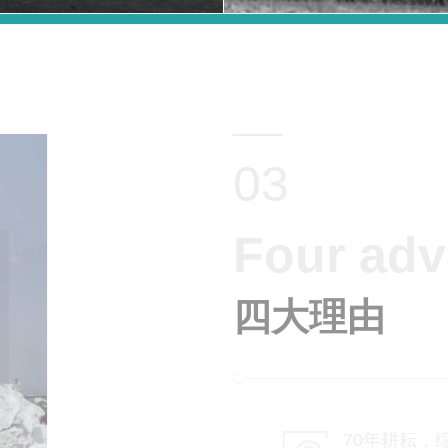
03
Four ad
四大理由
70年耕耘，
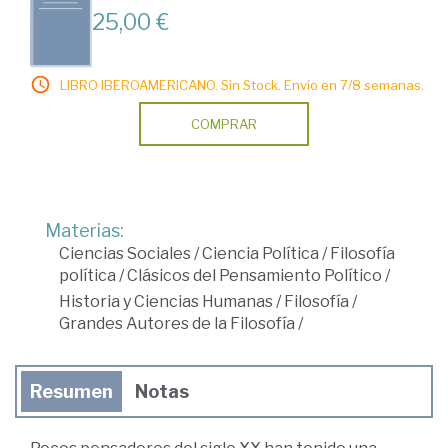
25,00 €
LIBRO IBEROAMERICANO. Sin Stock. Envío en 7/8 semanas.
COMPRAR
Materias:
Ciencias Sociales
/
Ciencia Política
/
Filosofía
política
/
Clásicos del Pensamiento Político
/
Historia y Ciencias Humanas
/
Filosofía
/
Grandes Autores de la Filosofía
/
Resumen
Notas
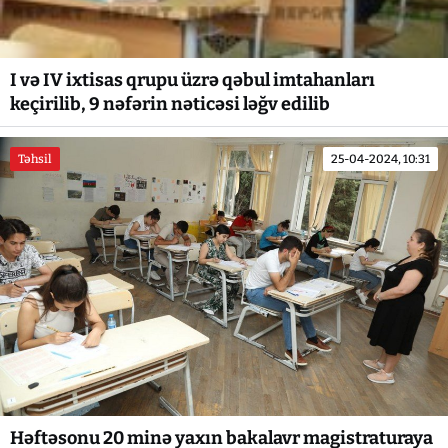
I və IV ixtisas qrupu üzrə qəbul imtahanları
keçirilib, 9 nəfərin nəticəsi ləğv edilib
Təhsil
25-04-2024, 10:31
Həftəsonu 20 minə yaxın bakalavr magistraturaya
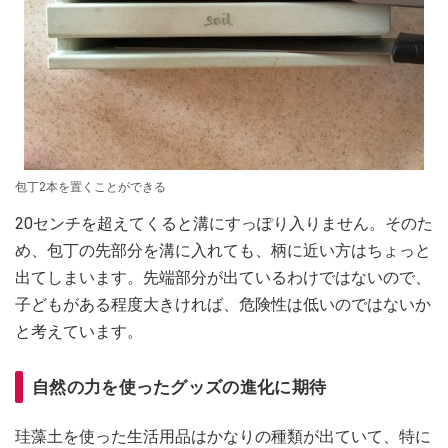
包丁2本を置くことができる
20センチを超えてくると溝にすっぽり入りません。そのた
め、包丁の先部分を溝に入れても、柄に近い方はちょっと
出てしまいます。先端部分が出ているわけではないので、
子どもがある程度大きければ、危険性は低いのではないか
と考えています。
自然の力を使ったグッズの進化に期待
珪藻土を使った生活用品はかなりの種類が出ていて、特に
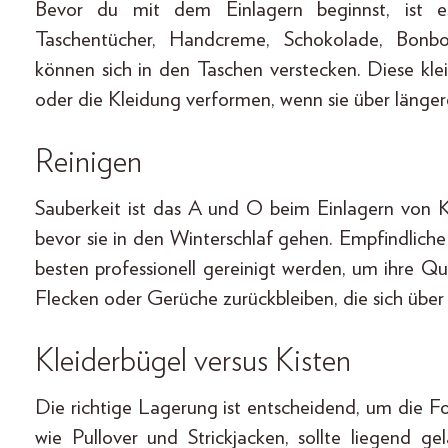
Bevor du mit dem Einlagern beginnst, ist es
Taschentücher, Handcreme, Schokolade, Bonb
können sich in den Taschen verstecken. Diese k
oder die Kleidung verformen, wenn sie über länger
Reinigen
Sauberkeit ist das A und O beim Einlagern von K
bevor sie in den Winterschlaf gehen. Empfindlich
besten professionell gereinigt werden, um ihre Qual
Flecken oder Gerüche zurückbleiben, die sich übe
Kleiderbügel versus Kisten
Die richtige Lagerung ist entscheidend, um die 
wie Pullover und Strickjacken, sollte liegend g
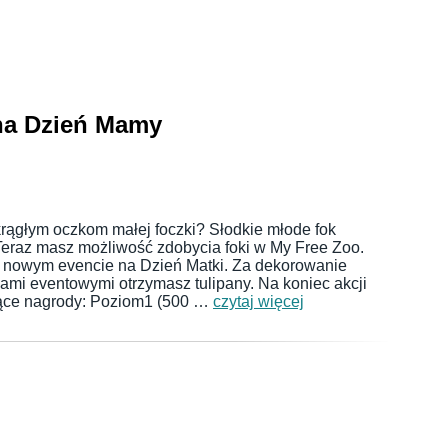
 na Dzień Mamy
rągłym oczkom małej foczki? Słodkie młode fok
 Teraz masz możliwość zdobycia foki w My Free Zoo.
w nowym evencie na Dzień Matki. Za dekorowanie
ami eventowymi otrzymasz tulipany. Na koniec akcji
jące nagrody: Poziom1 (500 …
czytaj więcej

==========

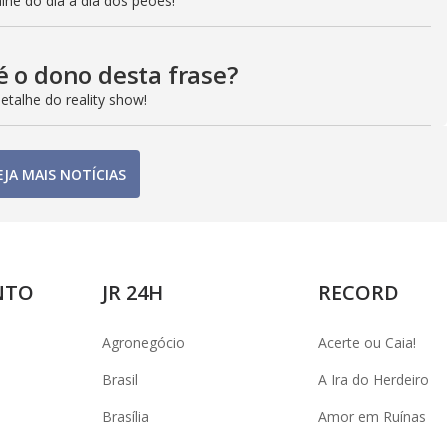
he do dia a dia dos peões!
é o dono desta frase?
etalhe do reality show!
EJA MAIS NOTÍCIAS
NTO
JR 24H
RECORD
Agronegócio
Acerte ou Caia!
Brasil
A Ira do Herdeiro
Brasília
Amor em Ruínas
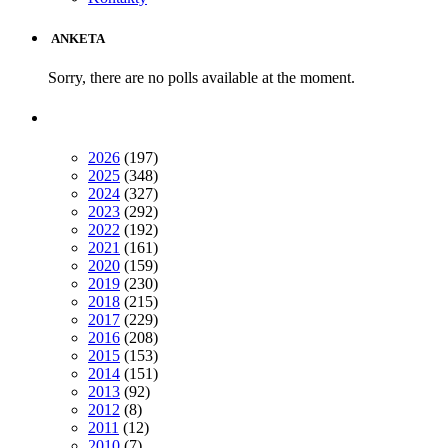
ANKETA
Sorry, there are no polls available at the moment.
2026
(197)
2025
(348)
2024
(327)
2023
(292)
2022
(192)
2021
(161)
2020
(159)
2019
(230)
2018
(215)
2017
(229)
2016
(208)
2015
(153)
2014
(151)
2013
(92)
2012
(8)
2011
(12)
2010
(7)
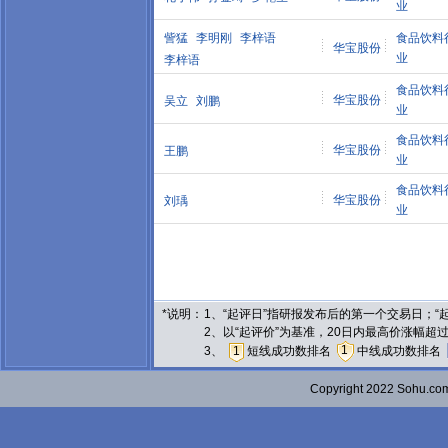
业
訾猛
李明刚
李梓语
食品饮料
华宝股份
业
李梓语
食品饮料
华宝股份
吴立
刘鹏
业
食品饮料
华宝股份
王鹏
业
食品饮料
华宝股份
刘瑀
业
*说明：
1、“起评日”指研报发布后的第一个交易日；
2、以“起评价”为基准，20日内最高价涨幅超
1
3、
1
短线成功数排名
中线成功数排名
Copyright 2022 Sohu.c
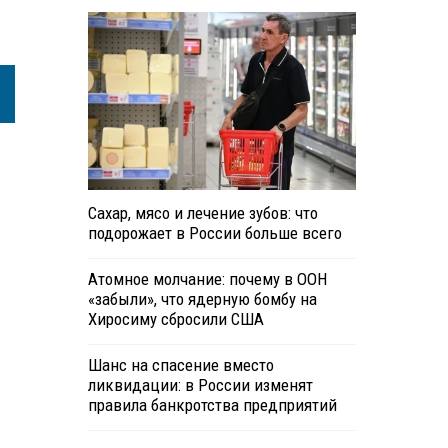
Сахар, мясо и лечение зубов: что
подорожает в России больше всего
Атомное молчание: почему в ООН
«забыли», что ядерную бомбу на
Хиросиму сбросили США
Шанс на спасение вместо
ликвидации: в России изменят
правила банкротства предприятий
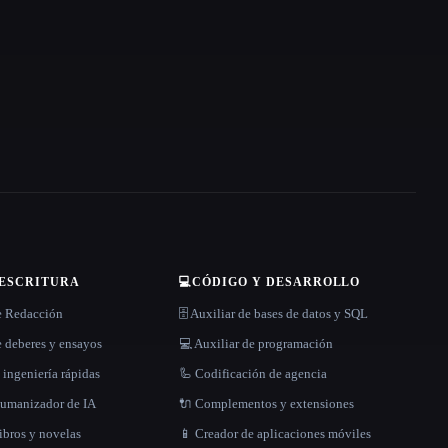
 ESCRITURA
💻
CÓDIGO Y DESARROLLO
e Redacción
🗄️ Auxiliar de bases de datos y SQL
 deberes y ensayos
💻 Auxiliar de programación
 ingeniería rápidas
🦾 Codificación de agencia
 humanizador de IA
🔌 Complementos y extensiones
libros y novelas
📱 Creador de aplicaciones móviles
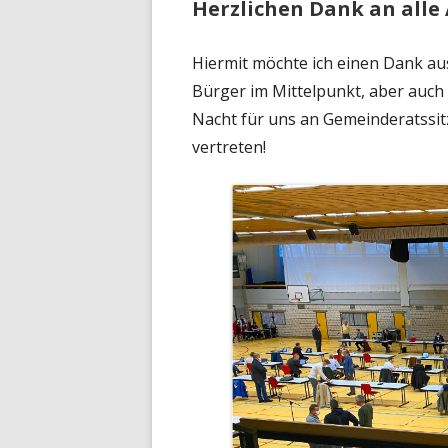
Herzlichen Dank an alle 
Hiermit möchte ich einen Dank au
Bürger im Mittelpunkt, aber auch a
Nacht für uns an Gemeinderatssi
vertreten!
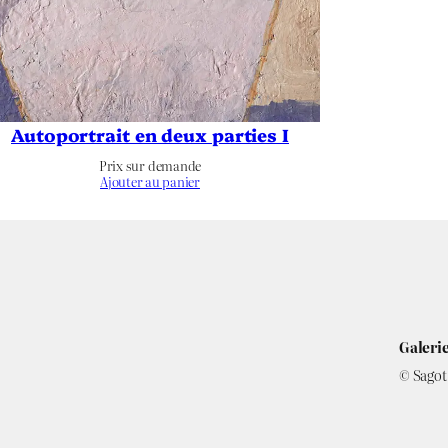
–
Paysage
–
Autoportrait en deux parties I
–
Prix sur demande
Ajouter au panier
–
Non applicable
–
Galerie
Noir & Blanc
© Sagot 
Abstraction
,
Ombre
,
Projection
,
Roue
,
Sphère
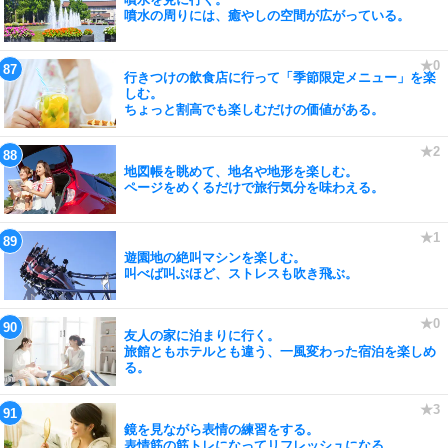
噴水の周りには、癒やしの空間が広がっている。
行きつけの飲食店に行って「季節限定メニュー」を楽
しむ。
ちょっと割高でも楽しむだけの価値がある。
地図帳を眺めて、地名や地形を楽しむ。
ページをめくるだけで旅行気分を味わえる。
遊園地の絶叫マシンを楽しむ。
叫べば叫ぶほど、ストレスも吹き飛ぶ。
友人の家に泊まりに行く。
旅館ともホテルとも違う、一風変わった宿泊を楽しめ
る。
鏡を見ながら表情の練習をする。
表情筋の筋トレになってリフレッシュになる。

==========

◆ Directions for this task
Out of the material above, output word for word the line with "na Dzień Mamy", the line with "czytaj więcej", and all lines between them, with nothing else.

◆ Your response
 na Dzień Mamy
rągłym oczkom małej foczki? Słodkie młode fok
 Teraz masz możliwość zdobycia foki w My Free Zoo.
w nowym evencie na Dzień Matki. Za dekorowanie
ami eventowymi otrzymasz tulipany. Na koniec akcji
jące nagrody: Poziom1 (500 …
czytaj więcej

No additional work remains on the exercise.